Nicaragua Prepares for War
MANAGUA — Nicaragua is getting ready for war.
That’s how simplistic the thinking of its political leaders has become. To the Sandinistas the question is not whether all-out war with the United States will break out, but when.
Evidence of this mind-set is clear to people outside the country when they read about Nicaragua’s 60,000-person army, the biggest in Central America, and the hundreds of Soviet tanks and other heavy-duty weapons in the Sandinista arsenal. But the gut-level certainty of it doesn’t hit until you are here, when almost every able-bodied young person you see is in uniform, when you talk to people who have already lost sons to the fighting between the army and the U.S.-backed contra rebels.
A visitor comes to Nicaragua prepared to discuss the chances for diplomacy and peace in Central America, and the prospects for more human rights and democracy for the Nicaraguan people. The Sandinistas aren’t much interested in such niceties any longer. They have more fundamental issues, like survival, on their mind.
The Sandinistas are true believers who want their revolution to continue after they are gone. Naturally, they would like to be around to see the fulfillment of what they began with the overthrow of the Somozas in 1979. But, taking a lesson from history, they have convinced themselves that for this to happen, they must fight the United States, and that many of them, and many Nicaraguans, will die in the process.
They have been led to this fatalistic vision by the simplistic thinking of another political leader, also a true believer, who happens to be President of the United States. Sandinista spokesmen say that Ronald Reagan’s true feelings about them and their country were there for all to see when he spoke on television April 22, urging Congress to approve $100 million in military aid to the contras.
“He compared us to Libya,” said deputy interior minister Omar Cabezas. “He is trying to link Nicaragua with Libya in the minds of the American people so he can do to us what he did to Libya.”
“How can he not do anything to us, after all that?” Cabezas added. “It’s become a point of honor with him.
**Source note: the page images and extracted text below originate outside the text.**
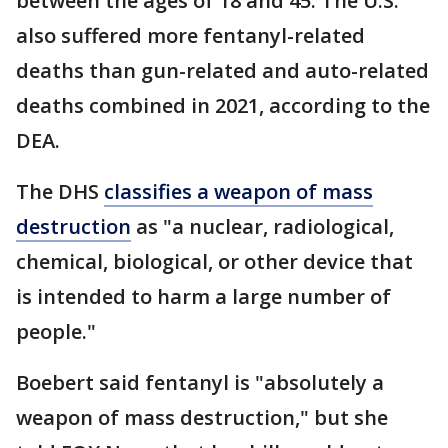
between the ages of 18 and 45. The U.S.
also suffered more fentanyl-related
deaths than gun-related and auto-related
deaths combined in 2021, according to the
DEA.
The DHS
classifies a weapon of mass
destruction
as "a nuclear, radiological,
chemical, biological, or other device that
is intended to harm a large number of
people."
Boebert said fentanyl is "absolutely a
weapon of mass destruction," but she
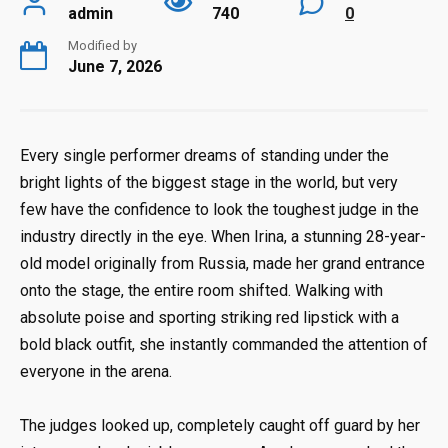
admin
740
0
Modified by
June 7, 2026
Every single performer dreams of standing under the
bright lights of the biggest stage in the world, but very
few have the confidence to look the toughest judge in the
industry directly in the eye. When Irina, a stunning 28-year-
old model originally from Russia, made her grand entrance
onto the stage, the entire room shifted. Walking with
absolute poise and sporting striking red lipstick with a
bold black outfit, she instantly commanded the attention of
everyone in the arena.
The judges looked up, completely caught off guard by her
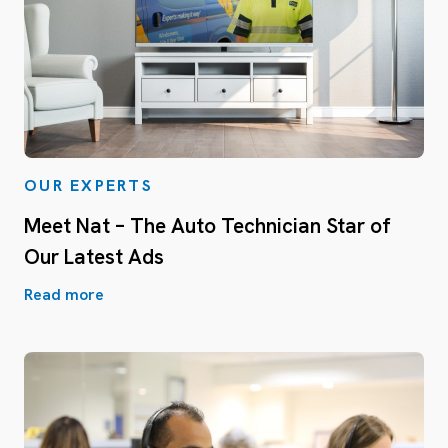
OUR EXPERTS
Meet Nat – The Auto Technician Star of
Our Latest Ads
Read more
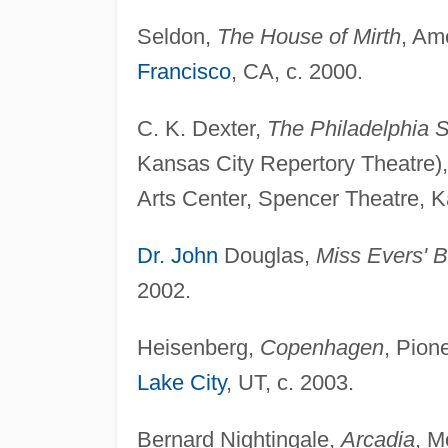
Seldon,
The House of Mirth
, Am
Francisco
, CA, c. 2000.
C. K. Dexter,
The Philadelphia S
Kansas City Repertory Theatre),
Arts Center, Spencer Theatre, K
Dr. John
Douglas,
Miss Evers' 
2002.
Heisenberg,
Copenhagen
, Pion
Lake City
, UT, c. 2003.
Bernard Nightingale,
Arcadia
, M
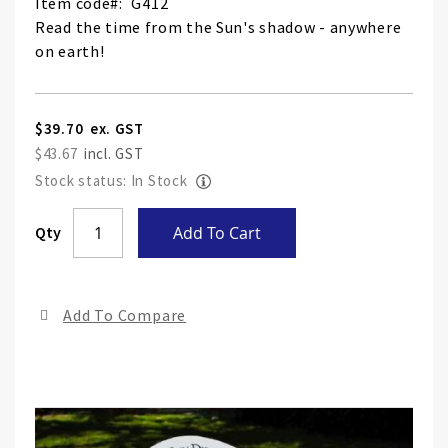
Item code
G412
Read the time from the Sun's shadow - anywhere
on earth!
$39.70
$43.67
Stock status: In Stock
Skip
Qty
Add To Cart
to
the
end
Add To Compare
of
the
ima
gall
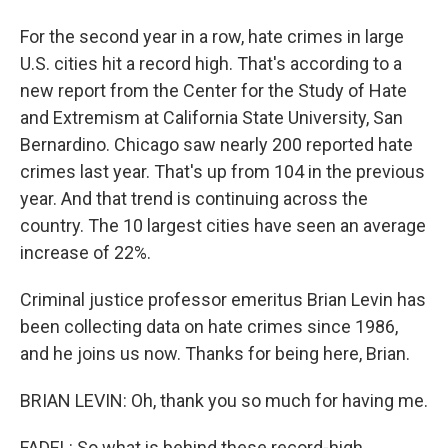
For the second year in a row, hate crimes in large
U.S. cities hit a record high. That's according to a
new report from the Center for the Study of Hate
and Extremism at California State University, San
Bernardino. Chicago saw nearly 200 reported hate
crimes last year. That's up from 104 in the previous
year. And that trend is continuing across the
country. The 10 largest cities have seen an average
increase of 22%.
Criminal justice professor emeritus Brian Levin has
been collecting data on hate crimes since 1986,
and he joins us now. Thanks for being here, Brian.
BRIAN LEVIN: Oh, thank you so much for having me.
FADEL: So what is behind these record-high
He must do something to us before he leaves office.”
That explains some of the Sandinista moves that strike Americans as downright dumb, like sending troops into neighboring Honduras, a U.S. ally, just as Congress is debating financial aid for the contras. Suggest to Cabezas and other Sandinistas that this looks provocative in Washington, and the consistent answer is, “Why should we care what you think? We have our own problems.”
That expectation of war is also why the Nicaraguan government continues to come down hard on the few remaining symbols of opposition to its rule, like the newspaper La Prensa and the Roman Catholic Church, whose radio station has been forced off the air.
“They violated government broadcast rules,” Cabezas said. “Not once or twice, but many times. And many times they were warned about it, and still persisted. We simply could not put up with that any longer in a time of national crisis.”
Cabezas is a thin, intense man. He is also the author of a book called “Fire in the Mountain,” which chronicles his experiences as an idealistic urban student who became a guerrilla fighter during the rebellion that overthrew dictator Anastasio Somoza.
Watching Cabezas pace nervously in a stuffy government office on a humid night, a cynic might conclude that his expectation of a U.S. invasion is the romantic notion of a former guerrilla who has grown bored with the dull responsibilities of government.
But that does not account for the apparent unanimity with which Cabezas’ views are shared in Nicaragua.
It does not explain the opinions of a young soldier I met on the road to Matagalpa, a mountain town that is a center of Sandinista military activity against the contras. He was heading home on leave and said that he had been in the army for six years and was prepared to be in uniform a lot longer.
“Your Congress is useless,” he said with no bitterness. “They don’t debate whether attacking us is right or wrong, but how much aid to give our enemies.”
Then there was the cooly methodical briefing I got from Commandante Javier Carrion, the military commander in Matagalpa. He quickly summarized his campaign against the contras, then went on to outline the strategy being prepared for the anticipated U.S. invasion.
“We are doing two things at once,” he said. “We fight a counterinsurgency war while also preparing to fight a conventional invader. In the cities, along the Pacific Coast, we are training our armored forces, reserves and the militia to be the first line of defense against an invasion. But we cannot stand up very long against the kind of force the United States has. So here in the mountains, our special counterinsurgency troops will wage a prolonged war against the occupation troops.”
The purpose of this strategy, both Carrion and Cabezas said, will be to inflict as many casualties as possible on the U.S. forces, with the aim of wearing down U.S. public support for a war against Nicaragua.
Sad as it sounds, the strategy makes sense from a Nicaraguan perspective.
Of course, we in the United States can think of reasons why a war with Nicaragua is not inevitable. Congress might get its back up and say no to Reagan. Or the President might be discouraged by public revulsion against such a war. Negative public opinion might even cause bureaucratic resistance in the Pentagon, where military leaders remember the lessons of Vietnam better than Reagan does.
But it would be foolish for anybody in Nicaragua to count on those things happening. That is why the Sandinistas plan for war--and wait.